Call it a reset, a rebalance or re-jig – the government has finally unveiled its new vision for immigration in a post-pandemic world.
Many industries are welcoming the news borders will open for non-visa waiver countries from August, but with it comes changes.
This shift in focus aims to leave behind the reliance on cheap migrant workers in favour of filling high-skill, high-income roles – but the plan has copped criticisms of unfairness and poor implementation before it’s even begun.
Photo: RNZ
As part of the reset, employers wanting to bring workers in on temporary visas must apply for accreditation, pass a good character test and pay at least the median hourly wage.
Some sectors will get a temporary exemption with a lowered wage threshold; and there will also be a ‘Green list’ of 85 in-demand roles with a fast-track to residency.
National’s Immigration spokesperson Erica Stanford questions how the system will cope, and says the government has resorted to a panicked shifting of resources.
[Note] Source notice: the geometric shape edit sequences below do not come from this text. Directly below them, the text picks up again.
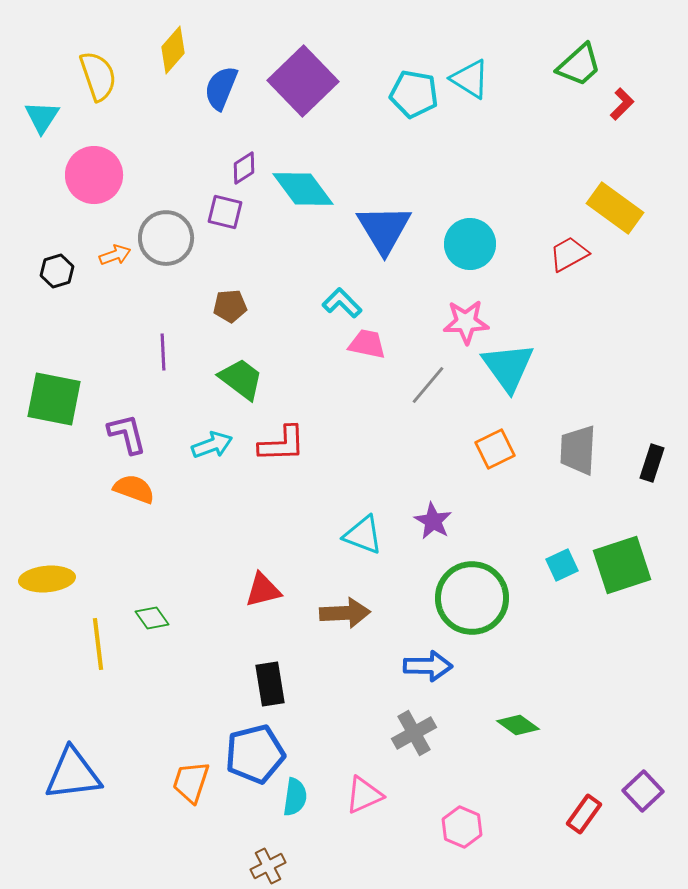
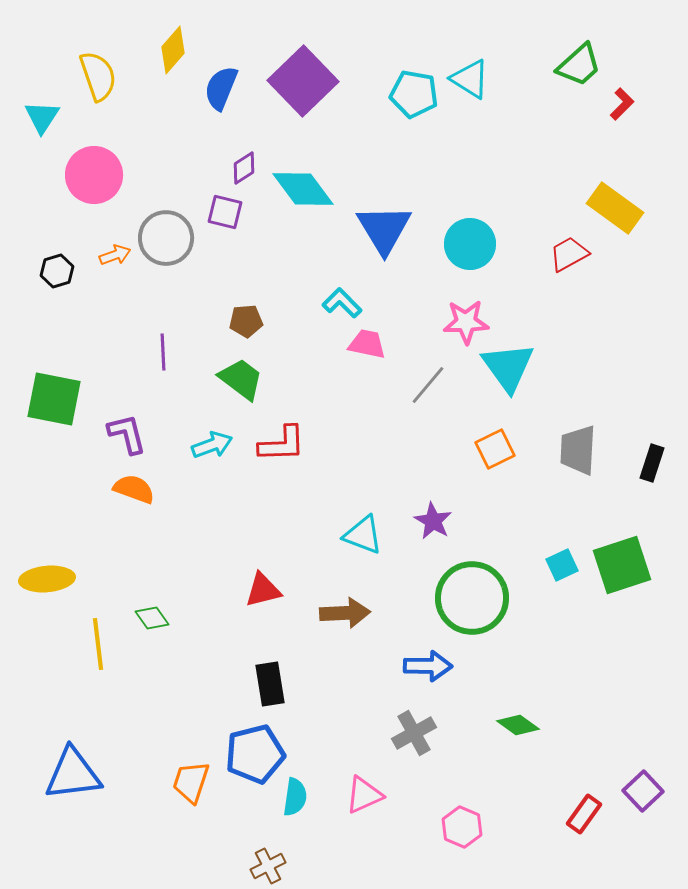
brown pentagon at (230, 306): moved 16 px right, 15 px down
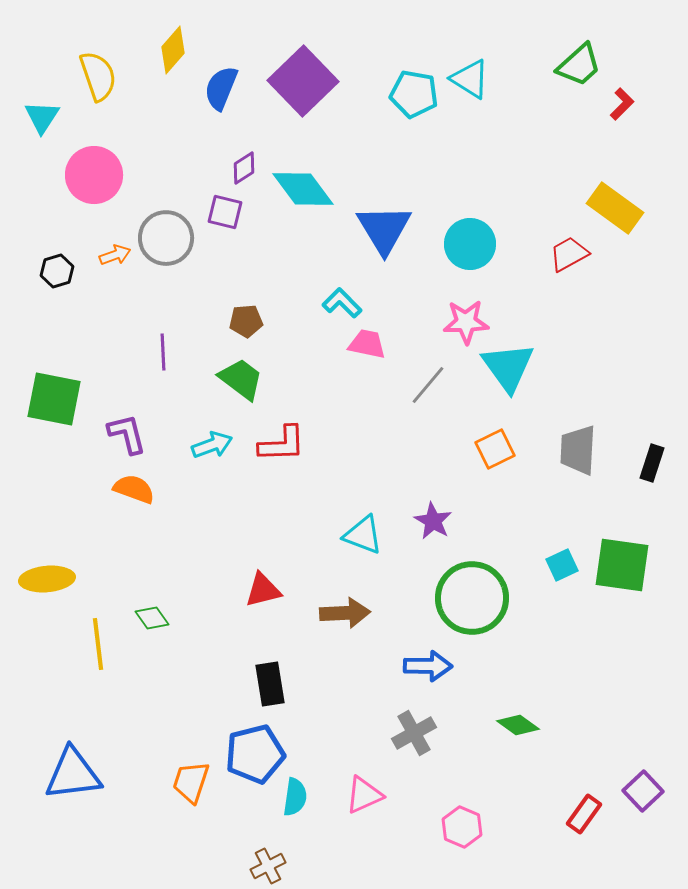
green square at (622, 565): rotated 26 degrees clockwise
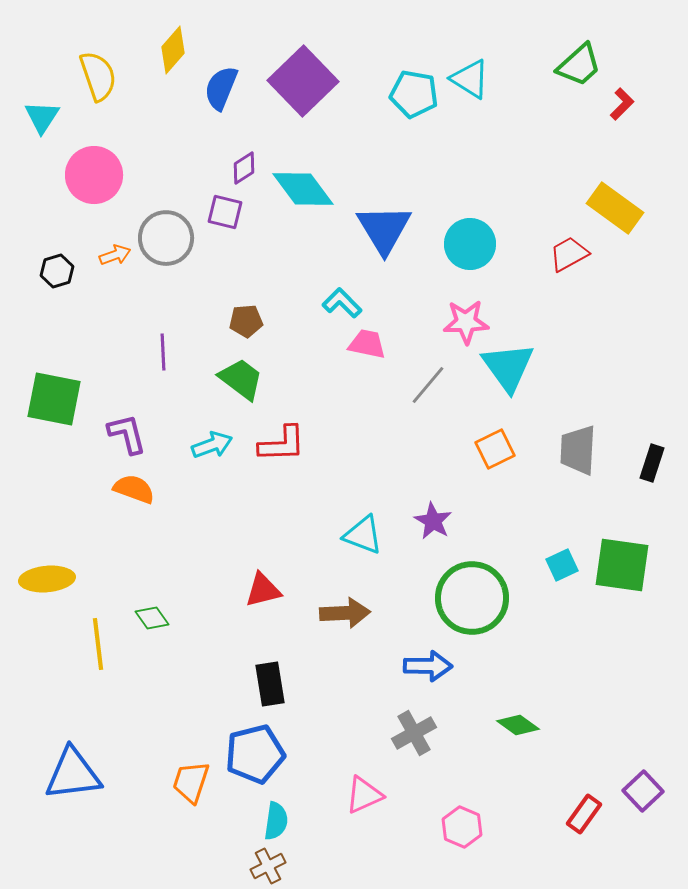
cyan semicircle at (295, 797): moved 19 px left, 24 px down
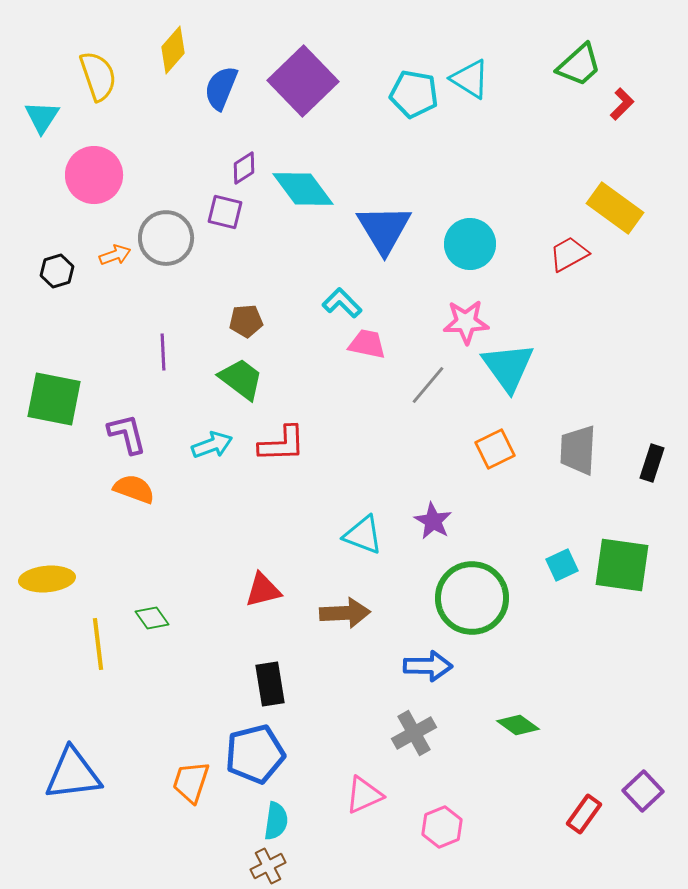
pink hexagon at (462, 827): moved 20 px left; rotated 15 degrees clockwise
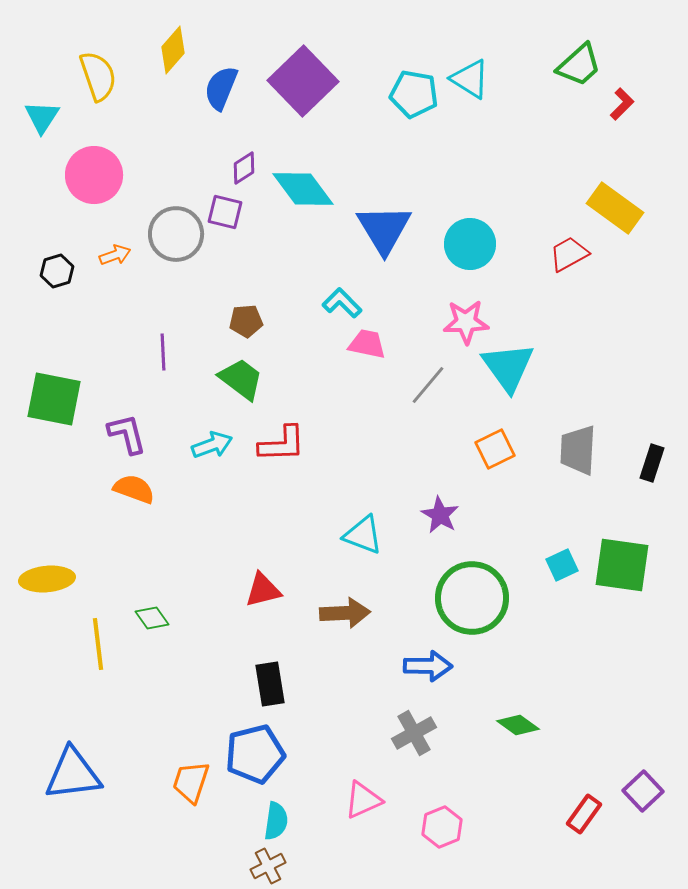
gray circle at (166, 238): moved 10 px right, 4 px up
purple star at (433, 521): moved 7 px right, 6 px up
pink triangle at (364, 795): moved 1 px left, 5 px down
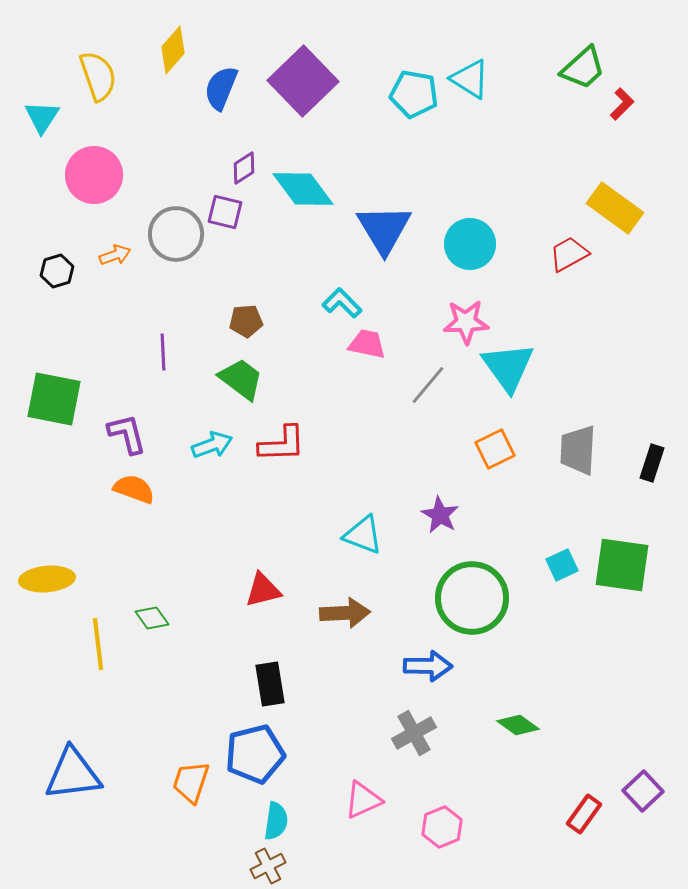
green trapezoid at (579, 65): moved 4 px right, 3 px down
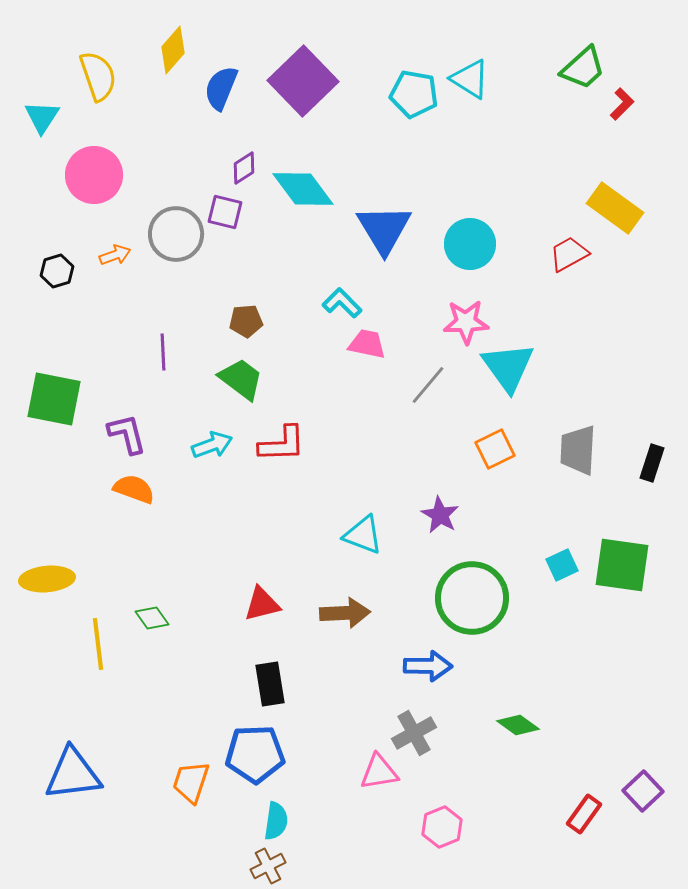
red triangle at (263, 590): moved 1 px left, 14 px down
blue pentagon at (255, 754): rotated 12 degrees clockwise
pink triangle at (363, 800): moved 16 px right, 28 px up; rotated 15 degrees clockwise
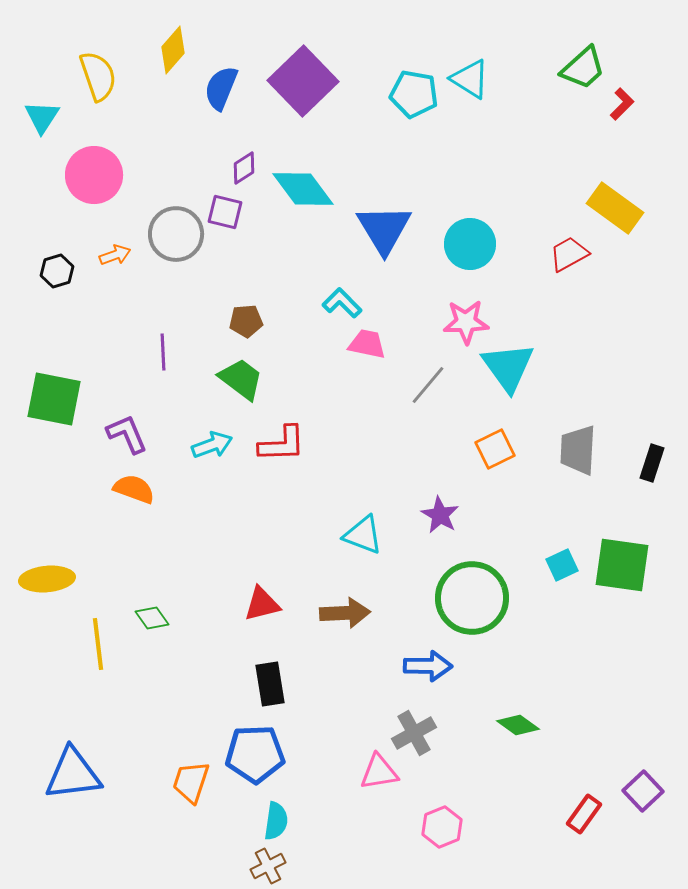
purple L-shape at (127, 434): rotated 9 degrees counterclockwise
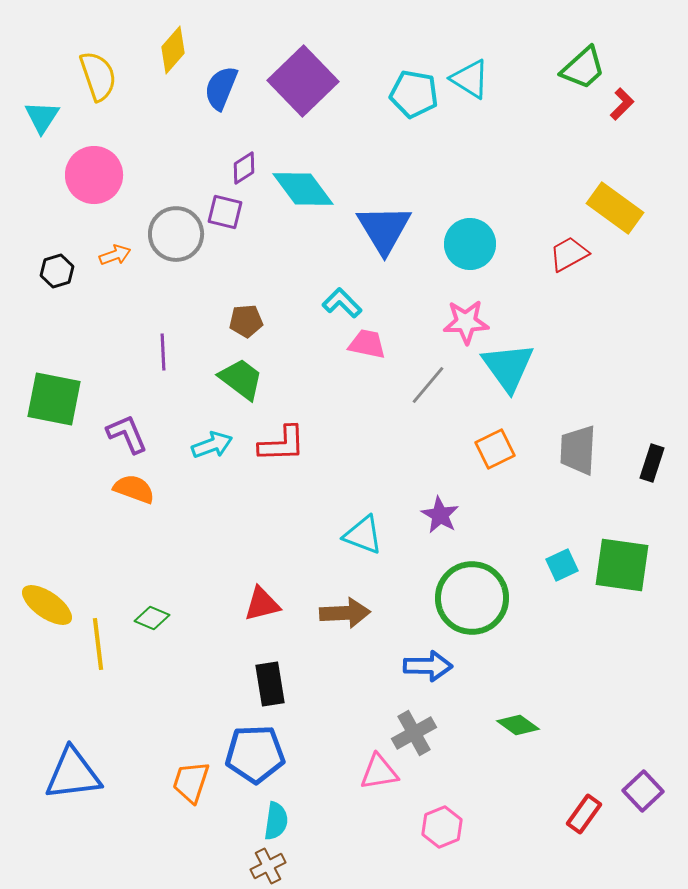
yellow ellipse at (47, 579): moved 26 px down; rotated 40 degrees clockwise
green diamond at (152, 618): rotated 32 degrees counterclockwise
“When we left office it took 21 days to get a visitor visa,” she says. “They’ve had far fewer visas to process over the last two years … they still take five months and they’ve got all those people doing the resident 2021 visa.
“[The minister] took every available resource and put in on the resident 2021 visa, which as you know is 110,000 applications, then the Prime minister said ‘hey, we’re going to open the borders’ and he went ‘uh oh, we don’t have enough staff to do that’.”
Minister Kris Faafoi insists migrants will always play an important role in New Zealand, and is confident Immigration NZ is ready for the influx of migrants – but advisors say they’ve been burned before.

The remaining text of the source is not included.